L’ELFO (IN FOTOPOESIA)

È per sottrazione, per dimenticanza,
che in quest’alba fredda e piovosa
mi viene improvvisa, soprendente
rimembranza, che la poesia mi si pone
in addizione inattesa, insperata, dolce
ispirazione per nativa vena creativa.

Un uomo Silvano, con suo nome che
premette a foresto rude, romano mi
nega la concessione di qualche materiale
ricordo delle immagini dell’arcitalentuoso
Henri, non Matisse, ma Cartier Bresson:
in ennesima mostra esposto, questa volta
da gamma impressionante d’arcinoti critici
super pensanti, forse deliranti, commentata
e appesantita, al di là d’ogni evocativa visione
in bianco e nero di fantastiche foto…

Quanta supponenza, quanta vana gloria,
quanto cattivo gusto in questo stupidario
che è un abbecedario di come la parola
possa divenir schiava dell’immagine:
franca, per sua fortuna, da ogni noiosa
apostasia, purchessia. È la dimostrazione
che la poesia non ha bisogno di parole, che
le bastano le immagini, fors’ancor più
la musica, e che un genio è un genio nel
comunicarci il soffio vitale ed anche
mortale, mai banale di parole d’occasione.

Poi Silvano, per fortunata e singolare
Coincidenza, tira fuori l’immagine a cui
pensavo: è l’Île de la Cité nelle brume
d’autunno e il mio pensiero va a quella
struggente memoria soffusa che il vascello
dell’Olandese Volante, fantasmatica sagoma
universale, volli immortalare una sera dai
musicati e vieppiù concertati Fori Traianei.
L’eterno fiume, l’eterno mare, il Campidoglio,
il cuore di Parigi, salpare, volare, andare
per acque che conducano al mare, nel
fruscìo liquido che imita il vento timoniere
d’una rotta impossibile verso il ritorno
all’origine.
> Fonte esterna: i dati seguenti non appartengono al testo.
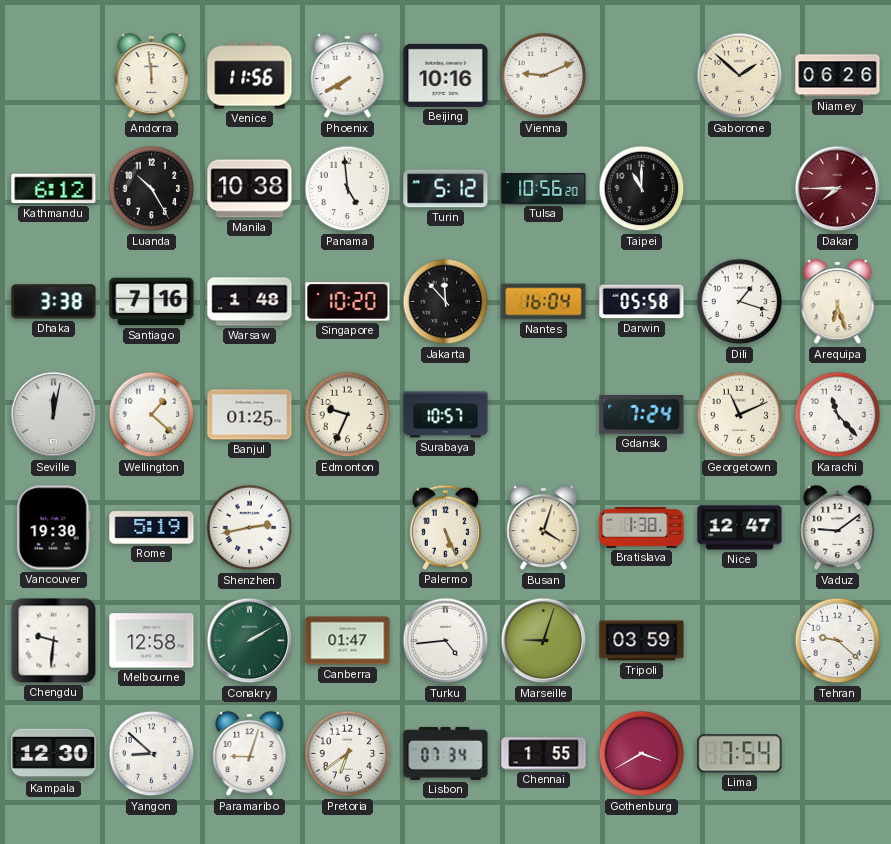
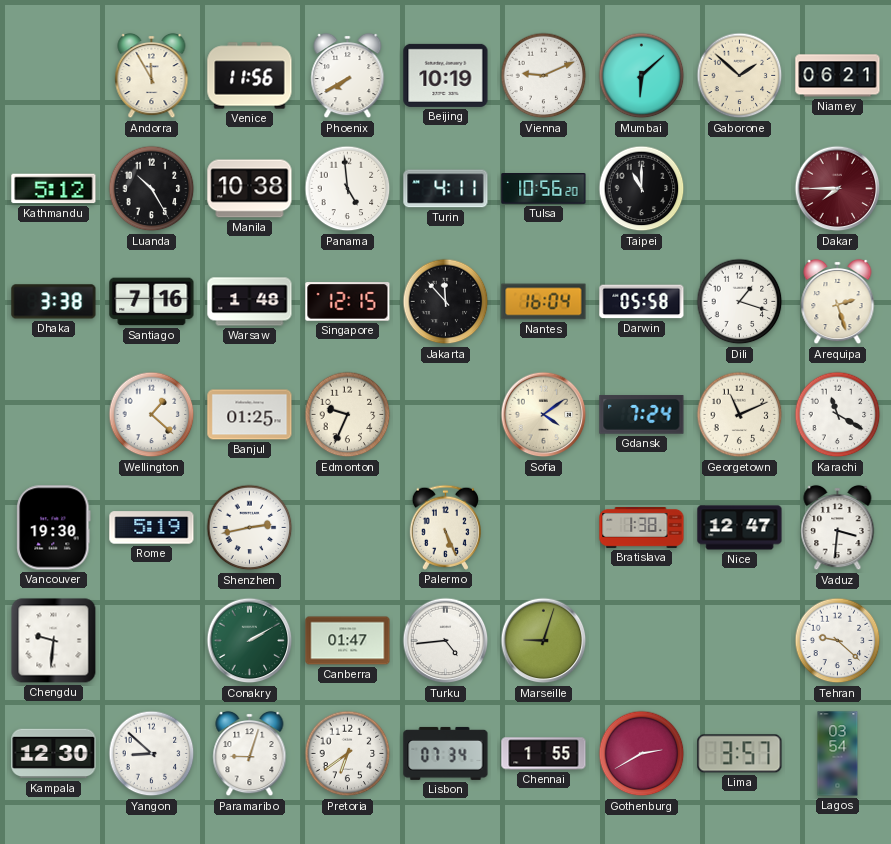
Andorra: 11:59 -> 11:55
Beijing: 10:16 -> 10:19
Mumbai: none -> 6:08
Niamey: 06:26 -> 06:21
Kathmandu: 6:12 -> 5:12
Turin: 5:12 -> 4:11
Singapore: 10:20 -> 12:15
Arequipa: 6:27 -> 2:27
Seville: 12:02 -> none
Surabaya: 10:57 -> none
Sofia: none -> 4:09
Karachi: 11:23 -> 11:20
Busan: 4:03 -> none
Vaduz: 9:09 -> 3:31
Melbourne: 12:58 -> none
Tripoli: 03:59 -> none
Gothenburg: 3:40 -> 2:40
Lima: 7:54 -> 3:57
Lagos: none -> 03:54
L’ultima foto di Cartier, come
un gioiello traslucido, quando il disegno
l’aveva catturato da interi lustri, tutto si
tiene in quella ‘brochuriana’, come nello
sguardo di Tina-Yohana, Modotti-Pirez.

Silvano m’ha donato un attimo felice, poi
sarà già pirotecnico, psicopompo, perché il
nome di Elfo non mi veniva e intorno gli
giravo, ché gnomo proprio brutto mi ap-
pariva, nonostante la goethiana poesia da
Lui gnomica detta… Ed ecco allora centauro,
unicorno, aretina Chimera, quanto più potevo
provare a liberamente associare ind’inventare.
Lo stesso dono suggestivo di quella cuban
silfide Yohana, che poi m’avrebbe regalato le
sue sì femminee movenze, quasi per impressionarsi
in me come un’istantanea ‘fotopoesia’, ma per
esser cancellata da uno sviluppo errato che mai
alla stampa m’avrebbe portato, dunque al suo
artistico compimento e  senza un lamento!

Cartier, Bresson,
Henri, sto per andare a visitare le immagini
da decenni attese che ieri a Balthus associavo,
nostro ponte reazionario e universale, come
i due ponti di quel primigenio catamarano, che
in mia immaginaria isola urbana s’è trasformato.
Las Meninas (prima da Diego dipinte, le balthusiane
bimbe quasi adolescenti) nelle tue foto iridescenti,
che tanta, troppa umanità ci donano, siano per me
di auspicio magico (con Silvano inconsapevol
fauno) per flessuosa Yohana ridonarmi, grazi’anche

a suo gentil gesto riparatore, dopo tutto avermi
negato di sua vezzosità, per Lei con te in me serbare!